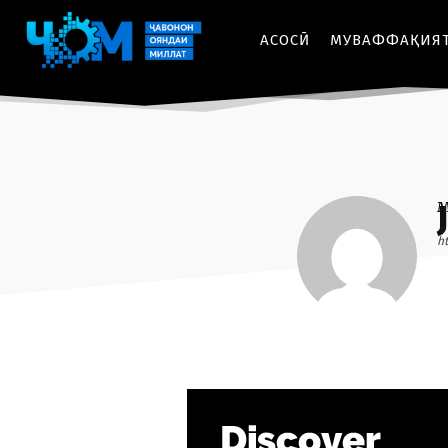
АСОСӢ
МУВАФФАҚИЯ
ht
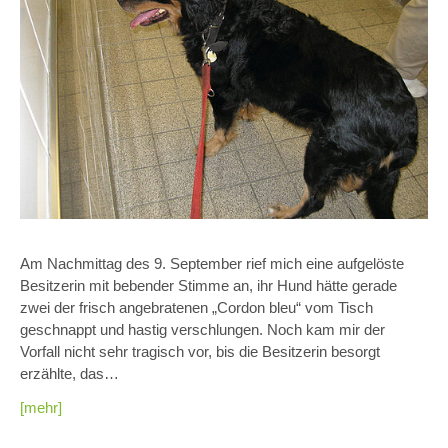
Am Nachmittag des 9. September rief mich eine aufgelöste
Besitzerin mit bebender Stimme an, ihr Hund hätte gerade
zwei der frisch angebratenen „Cordon bleu“ vom Tisch
geschnappt und hastig verschlungen. Noch kam mir der
Vorfall nicht sehr tragisch vor, bis die Besitzerin besorgt
erzählte, das…
[mehr]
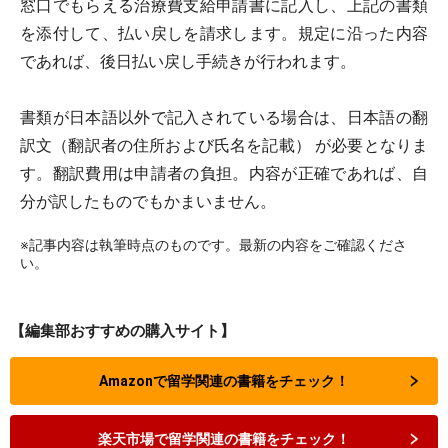
窓口でもらえる治療費支給申請書に記入し、上記の書類
を添付して、払い戻しを請求します。規定に沿った内容
であれば、後日払い戻し手続きが行われます。
書類が日本語以外で記入されている場合は、日本語の翻
訳文（翻訳者の住所および氏名を記載） が必要となりま
す。翻訳費用は申請者の負担。内容が正確であれば、自
分が訳したものでもかまいません。
※記事内容は執筆時点のものです。最新の内容をご確認くださ
い。
【編集部おすすめの購入サイト】
Amazonで留学関連の書籍をチェック！
楽天市場で留学関連の書籍をチェック！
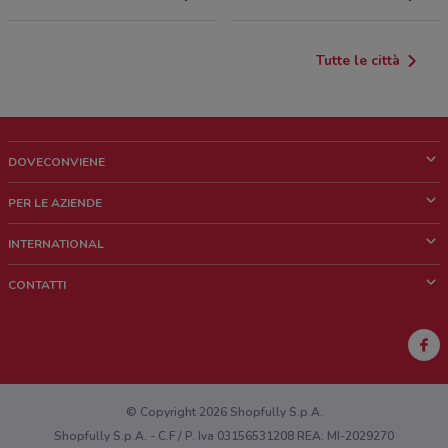
Tutte le città
DOVECONVIENE
Cos'è DoveConviene
PER LE AZIENDE
Chi siamo
Cosa facciamo
INTERNATIONAL
News e media
Richieste commerciali e marketing
Brazil
CONTATTI
Lavora con noi
Mexico
Segnalazione punto vendita
France
Segnalazione Volantino
Australia
Hai un malfunzionamento sul web o sull'app?
New Zealand
© Copyright 2026 Shopfully S.p.A.
Shopfully S.p.A. - C.F / P. Iva 03156531208 REA: MI-2029270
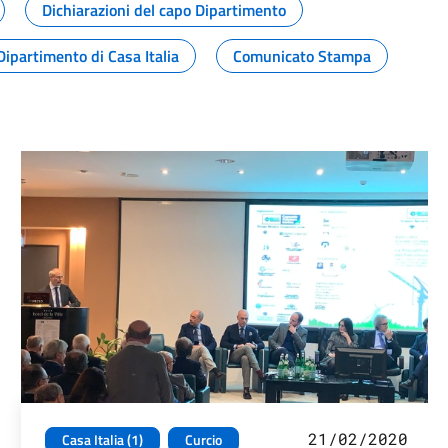
Dichiarazioni del capo Dipartimento
Dipartimento di Casa Italia
Comunicato Stampa
21/02/2020
Casa Italia (1)
Curcio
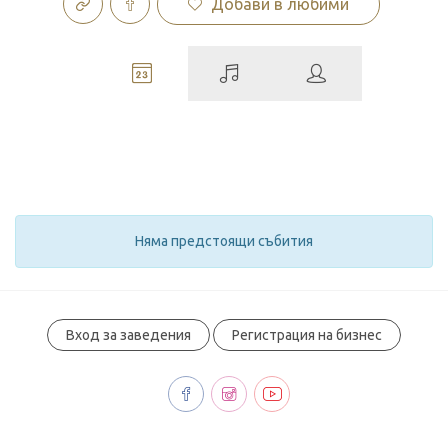
Добави в любими
Няма предстоящи събития
Вход за заведения
Регистрация на бизнес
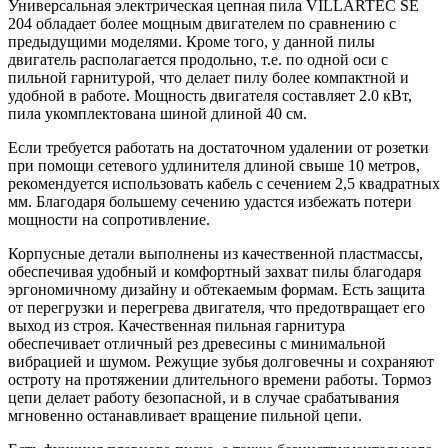
Универсальная электрическая цепная пила VILLARTEC SE
204 обладает более мощным двигателем по сравнению с
предыдущими моделями. Кроме того, у данной пилы
двигатель располагается продольно, т.е. по одной оси с
пильной гарнитурой, что делает пилу более компактной и
удобной в работе. Мощность двигателя составляет 2.0 кВт,
пила укомплектована шиной длиной 40 см.
Если требуется работать на достаточном удалении от розетки
при помощи сетевого удлинителя длиной свыше 10 метров,
рекомендуется использовать кабель с сечением 2,5 квадратных
мм. Благодаря большему сечению удастся избежать потери
мощности на сопротивление.
Корпусные детали выполнены из качественной пластмассы,
обеспечивая удобный и комфортный захват пилы благодаря
эргономичному дизайну и обтекаемым формам. Есть защита
от перегрузки и перегрева двигателя, что предотвращает его
выход из строя. Качественная пильная гарнитура
обеспечивает отличный рез древесины с минимальной
вибрацией и шумом. Режущие зубья долговечны и сохраняют
остроту на протяжении длительного времени работы. Тормоз
цепи делает работу безопасной, и в случае срабатывания
мгновенно останавливает вращение пильной цепи.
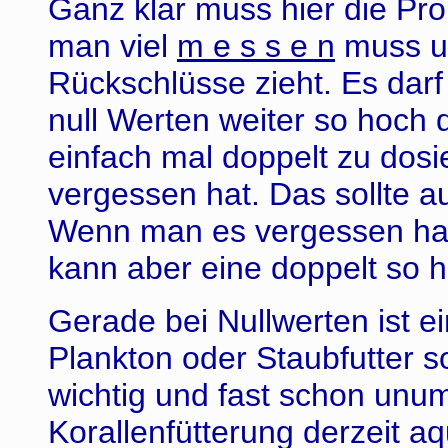
Ganz klar muss hier die Pr
man viel
m e s s e n
muss un
Rückschlüsse zieht. Es darf 
null Werten weiter so hoch d
einfach mal doppelt zu dos
vergessen hat. Das sollte a
Wenn man es vergessen hat 
kann aber eine doppelt so 
Gerade bei Nullwerten ist 
Plankton oder Staubfutter 
wichtig und fast schon unumg
Korallenfütterung derzeit a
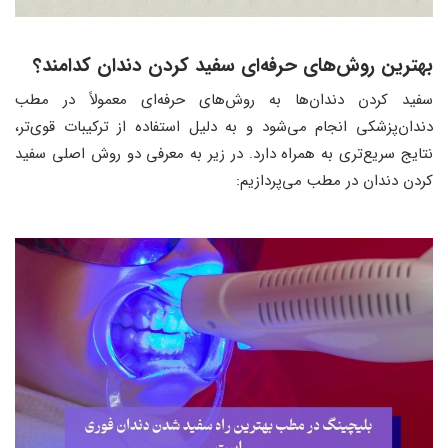
بهترین روش‌های حرفه‌ای سفید کردن دندان کدامند؟
سفید کردن دندان‌ها به روش‌های حرفه‌ای معمولاً در مطب
دندان‌پزشکی انجام می‌شود و به دلیل استفاده از ترکیبات قوی‌تر،
نتایج سریع‌تری به همراه دارد. در زیر به معرفی دو روش اصلی سفید
کردن دندان در مطب می‌پردازیم:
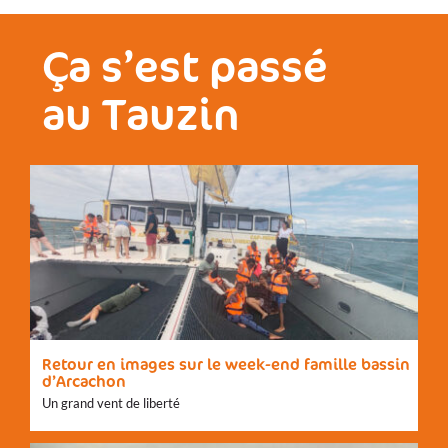
Ça s’est passé
au Tauzin
Retour en images sur le week-end famille bassin
d’Arcachon
Un grand vent de liberté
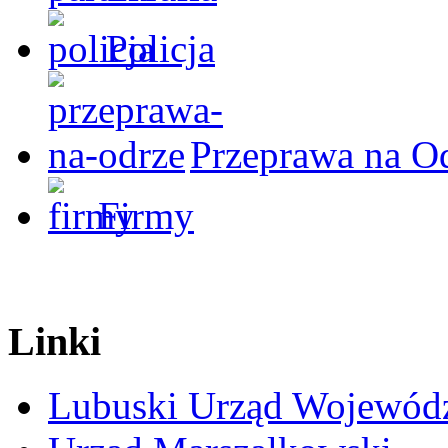
Policja
Przeprawa na O
Firmy
Linki
Lubuski Urząd Wojewód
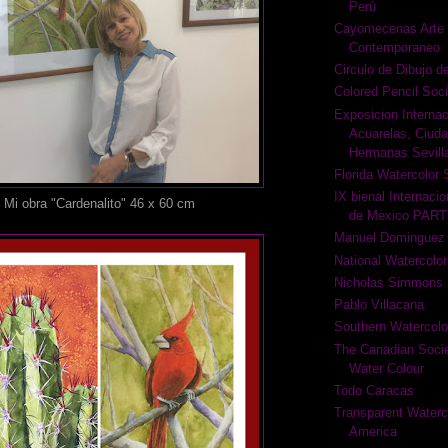
Perú
Cayomecenas Arte 
Contemporaneo
Circulo de Dibujo d
Colored Pencil Soci
Exposicion Internac
Acuarelas, Ciud
Hermanas Sevill
Florida Watercolor 
IX bienal Internacio
Mi obra "Cardenalito" 46 x 60 cm
de Mexico PAR
Manuel Dominguez
National Watercolor
Nicholas Simmons
Pablo Villacana
Southern Watercolo
The Canadian Societ
Water Colour
Todo Caracas
Transparent Waterco
America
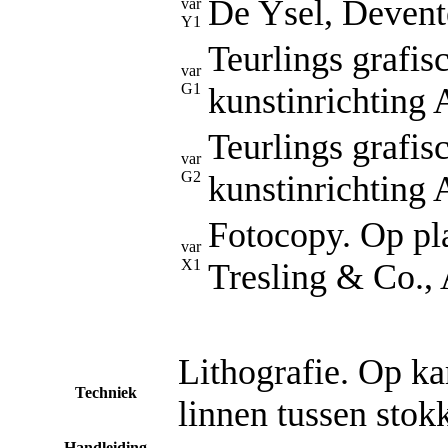
De Ysel, Devent
var
Y1
Teurlings grafis
var
G1
kunstinrichting 
Teurlings grafis
var
G2
kunstinrichting 
Fotocopy. Op pla
var
X1
Tresling & Co.,
Lithografie. Op ka
Techniek
linnen tussen stok
Handleiding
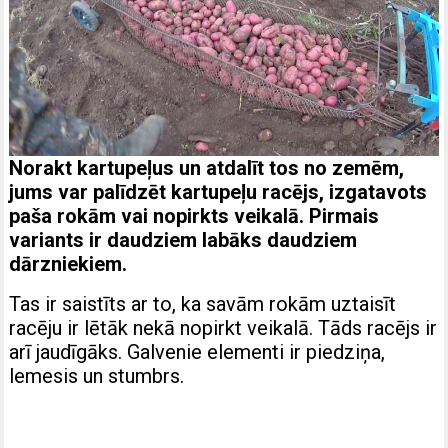
Norakt kartupeļus un atdalīt tos no zemēm,
jums var palīdzēt kartupeļu racējs, izgatavots
paša rokām vai nopirkts veikalā. Pirmais
variants ir daudziem labāks daudziem
dārzniekiem.
Tas ir saistīts ar to, ka savām rokām uztaisīt
racēju ir lētāk nekā nopirkt veikalā. Tāds racējs ir
arī jaudīgāks. Galvenie elementi ir piedziņa,
lemesis un stumbrs.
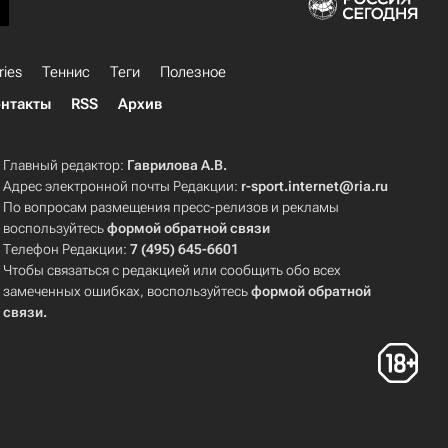
ries
Теннис
Теги
Полезное
нтакты
RSS
Архив
Главный редактор:
Гаврилова А.В.
Адрес электронной почты Редакции:
r-sport.internet@ria.ru
По вопросам размещения пресс-релизов и рекламы
воспользуйтесь
формой обратной связи
Телефон Редакции:
7 (495) 645-6601
Чтобы связаться с редакцией или сообщить обо всех
замеченных ошибках, воспользуйтесь
формой обратной
связи
.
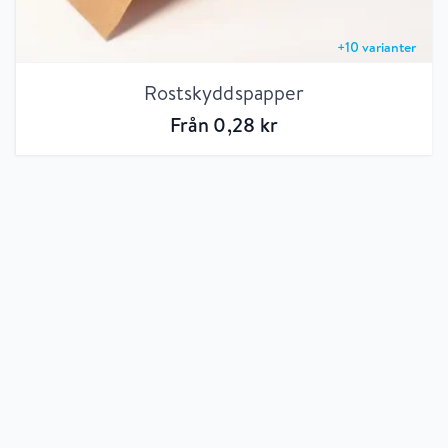
+
10
varianter
Rostskyddspapper
Från
0
,28
kr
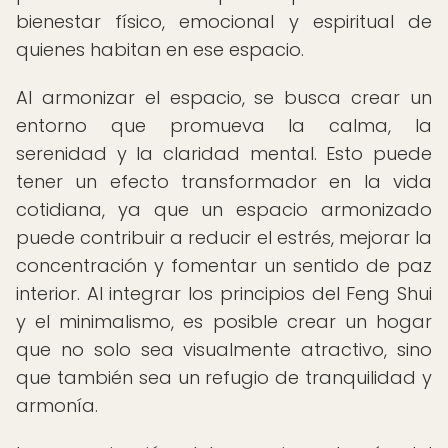
bienestar físico, emocional y espiritual de
quienes habitan en ese espacio.
Al armonizar el espacio, se busca crear un
entorno que promueva la calma, la
serenidad y la claridad mental. Esto puede
tener un efecto transformador en la vida
cotidiana, ya que un espacio armonizado
puede contribuir a reducir el estrés, mejorar la
concentración y fomentar un sentido de paz
interior. Al integrar los principios del Feng Shui
y el minimalismo, es posible crear un hogar
que no solo sea visualmente atractivo, sino
que también sea un refugio de tranquilidad y
armonía.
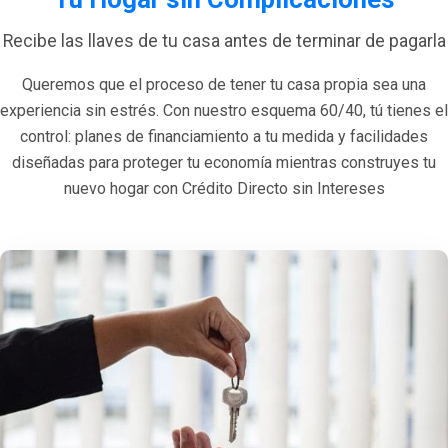
Recibe las llaves de tu casa antes de terminar de pagarla
Queremos que el proceso de tener tu casa propia sea una
experiencia sin estrés. Con nuestro esquema 60/40, tú tienes el
control: planes de financiamiento a tu medida y facilidades
diseñadas para proteger tu economía mientras construyes tu
nuevo hogar con Crédito Directo sin Intereses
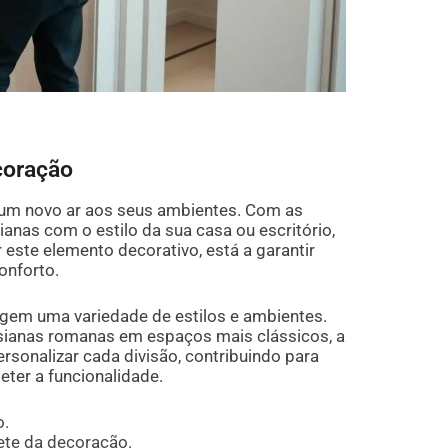
coração
r um novo ar aos seus ambientes. Com as
anas com o estilo da sua casa ou escritório,
 este elemento decorativo, está a garantir
onforto.
ngem uma variedade de estilos e ambientes.
rsianas romanas em espaços mais clássicos, a
ersonalizar cada divisão, contribuindo para
er a funcionalidade.
o.
ete da decoração.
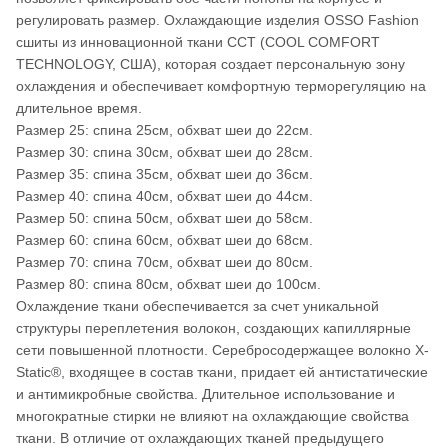
регулировать размер. Охлаждающие изделия OSSO Fashion
сшиты из инновационной ткани ССТ (COOL COMFORT
TECHNOLOGY, США), которая создает персональную зону
охлаждения и обеспечивает комфортную терморегуляцию на
длительное время.
Размер 25: спина 25см, обхват шеи до 22см.
Размер 30: спина 30см, обхват шеи до 28см.
Размер 35: спина 35см, обхват шеи до 36см.
Размер 40: спина 40см, обхват шеи до 44см.
Размер 50: спина 50см, обхват шеи до 58см.
Размер 60: спина 60см, обхват шеи до 68см.
Размер 70: спина 70см, обхват шеи до 80см.
Размер 80: спина 80см, обхват шеи до 100см.
Охлаждение ткани обеспечивается за счет уникальной
структуры переплетения волокон, создающих капиллярные
сети повышенной плотности. Серебросодержащее волокно X-
Static®, входящее в состав ткани, придает ей антистатические
и антимикробные свойства. Длительное использование и
многократные стирки не влияют на охлаждающие свойства
ткани. В отличие от охлаждающих тканей предыдущего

## Your task
I would like the data copied exactly as it stands, with no pictures included.

## Written response
АСОСӢ
МУВАФФАҚИЯ
ht
Am Nachmittag des 9. September rief mich eine aufgelöste
Besitzerin mit bebender Stimme an, ihr Hund hätte gerade
zwei der frisch angebratenen „Cordon bleu“ vom Tisch
geschnappt und hastig verschlungen. Noch kam mir der
Vorfall nicht sehr tragisch vor, bis die Besitzerin besorgt
erzählte, das…
[mehr]
窓口でもらえる治療費支給申請書に記入し、上記の書類
を添付して、払い戻しを請求します。規定に沿った内容
であれば、後日払い戻し手続きが行われます。
書類が日本語以外で記入されている場合は、日本語の翻
訳文（翻訳者の住所および氏名を記載） が必要となりま
す。翻訳費用は申請者の負担。内容が正確であれば、自
分が訳したものでもかまいません。
※記事内容は執筆時点のものです。最新の内容をご確認くださ
い。
【編集部おすすめの購入サイト】
Amazonで留学関連の書籍をチェック！
楽天市場で留学関連の書籍をチェック！
Tutte le città
DOVECONVIENE
Cos'è DoveConviene
PER LE AZIENDE
Chi siamo
Cosa facciamo
INTERNATIONAL
News e media
Richieste commerciali e marketing
Brazil
CONTATTI
Lavora con noi
Mexico
Segnalazione punto vendita
France
Segnalazione Volantino
Australia
Hai un malfunzionamento sul web o sull'app?
New Zealand
© Copyright 2026 Shopfully S.p.A.
Shopfully S.p.A. - C.F / P. Iva 03156531208 REA: MI-2029270
Dichiarazioni del capo Dipartimento
Dipartimento di Casa Italia
Comunicato Stampa
21/02/2020
Casa Italia (1)
Curcio
Добави в любими
Няма предстоящи събития
Вход за заведения
Регистрация на бизнес
Универсальная электрическая цепная пила VILLARTEC SE
204 обладает более мощным двигателем по сравнению с
предыдущими моделями. Кроме того, у данной пилы
двигатель располагается продольно, т.е. по одной оси с
пильной гарнитурой, что делает пилу более компактной и
удобной в работе. Мощность двигателя составляет 2.0 кВт,
пила укомплектована шиной длиной 40 см.
Если требуется работать на достаточном удалении от розетки
при помощи сетевого удлинителя длиной свыше 10 метров,
рекомендуется использовать кабель с сечением 2,5 квадратных
мм. Благодаря большему сечению удастся избежать потери
мощности на сопротивление.
Корпусные детали выполнены из качественной пластмассы,
обеспечивая удобный и комфортный захват пилы благодаря
эргономичному дизайну и обтекаемым формам. Есть защита
от перегрузки и перегрева двигателя, что предотвращает его
выход из строя. Качественная пильная гарнитура
обеспечивает отличный рез древесины с минимальной
вибрацией и шумом. Режущие зубья долговечны и сохраняют
остроту на протяжении длительного времени работы. Тормоз
цепи делает работу безопасной, и в случае срабатывания
мгновенно останавливает вращение пильной цепи.
Ganz klar muss hier die Pr
man viel
m e s s e n
muss un
Rückschlüsse zieht. Es darf 
null Werten weiter so hoch d
einfach mal doppelt zu dos
vergessen hat. Das sollte a
Wenn man es vergessen hat 
kann aber eine doppelt so 
Gerade bei Nullwerten ist 
Plankton oder Staubfutter 
wichtig und fast schon unumg
Korallenfütterung derzeit a
بهترین روش‌های حرفه‌ای سفید کردن دندان کدامند؟
سفید کردن دندان‌ها به روش‌های حرفه‌ای معمولاً در مطب
دندان‌پزشکی انجام می‌شود و به دلیل استفاده از ترکیبات قوی‌تر،
نتایج سریع‌تری به همراه دارد. در زیر به معرفی دو روش اصلی سفید
کردن دندان در مطب می‌پردازیم:
Ça s’est passé
au Tauzin
Retour en images sur le week-end famille bassin
d’Arcachon
Un grand vent de liberté
Policja
Przeprawa na O
Firmy
Linki
Lubuski Urząd Wojewód
Perú
Cayomecenas Arte 
Contemporaneo
Circulo de Dibujo d
Colored Pencil Soci
Exposicion Internac
Acuarelas, Ciud
Hermanas Sevill
Florida Watercolor 
IX bienal Internacio
Mi obra "Cardenalito" 46 x 60 cm
de Mexico PAR
Manuel Dominguez
National Watercolor
Nicholas Simmons
Pablo Villacana
Southern Watercolo
The Canadian Societ
Water Colour
Todo Caracas
Transparent Waterco
America
De Ysel, Devent
var
Y1
Teurlings grafis
var
G1
kunstinrichting 
Teurlings grafis
var
G2
kunstinrichting 
Fotocopy. Op pla
var
X1
Tresling & Co.,
Lithografie. Op ka
Techniek
linnen tussen stok
Handleiding
Norakt kartupeļus un atdalīt tos no zemēm,
jums var palīdzēt kartupeļu racējs, izgatavots
paša rokām vai nopirkts veikalā. Pirmais
variants ir daudziem labāks daudziem
dārzniekiem.
Tas ir saistīts ar to, ka savām rokām uztaisīt
racēju ir lētāk nekā nopirkt veikalā. Tāds racējs ir
arī jaudīgāks. Galvenie elementi ir piedziņa,
lemesis un stumbrs.
ries
Теннис
Теги
Полезное
нтакты
RSS
Архив
Главный редактор:
Гаврилова А.В.
Адрес электронной почты Редакции:
r-sport.internet@ria.ru
По вопросам размещения пресс-релизов и рекламы
воспользуйтесь
формой обратной связи
Телефон Редакции:
7 (495) 645-6601
Чтобы связаться с редакцией или сообщить обо всех
замеченных ошибках, воспользуйтесь
формой обратной
связи
.
+
10
varianter
Rostskyddspapper
Från
0
,28
kr
bienestar físico, emocional y espiritual de
quienes habitan en ese espacio.
Al armonizar el espacio, se busca crear un
entorno que promueva la calma, la
serenidad y la claridad mental. Esto puede
tener un efecto transformador en la vida
cotidiana, ya que un espacio armonizado
puede contribuir a reducir el estrés, mejorar la
concentración y fomentar un sentido de paz
interior. Al integrar los principios del Feng Shui
y el minimalismo, es posible crear un hogar
que no solo sea visualmente atractivo, sino
que también sea un refugio de tranquilidad y
armonía.
Recibe las llaves de tu casa antes de terminar de pagarla
Queremos que el proceso de tener tu casa propia sea una
experiencia sin estrés. Con nuestro esquema 60/40, tú tienes el
control: planes de financiamiento a tu medida y facilidades
diseñadas para proteger tu economía mientras construyes tu
nuevo hogar con Crédito Directo sin Intereses
coração
r um novo ar aos seus ambientes. Com as
anas com o estilo da sua casa ou escritório,
 este elemento decorativo, está a garantir
onforto.
ngem uma variedade de estilos e ambientes.
rsianas romanas em espaços mais clássicos, a
ersonalizar cada divisão, contribuindo para
er a funcionalidade.
o.
ete da decoração.
регулировать размер. Охлаждающие изделия OSSO Fashion
сшиты из инновационной ткани ССТ (COOL COMFORT
TECHNOLOGY, США), которая создает персональную зону
охлаждения и обеспечивает комфортную терморегуляцию на
длительное время.
Размер 25: спина 25см, обхват шеи до 22см.
Размер 30: спина 30см, обхват шеи до 28см.
Размер 35: спина 35см, обхват шеи до 36см.
Размер 40: спина 40см, обхват шеи до 44см.
Размер 50: спина 50см, обхват шеи до 58см.
Размер 60: спина 60см, обхват шеи до 68см.
Размер 70: спина 70см, обхват шеи до 80см.
Размер 80: спина 80см, обхват шеи до 100см.
Охлаждение ткани обеспечивается за счет уникальной
структуры переплетения волокон, создающих капиллярные
сети повышенной плотности. Серебросодержащее волокно X-
Static®, входящее в состав ткани, придает ей антистатические
и антимикробные свойства. Длительное использование и
многократные стирки не влияют на охлаждающие свойства
ткани. В отличие от охлаждающих тканей предыдущего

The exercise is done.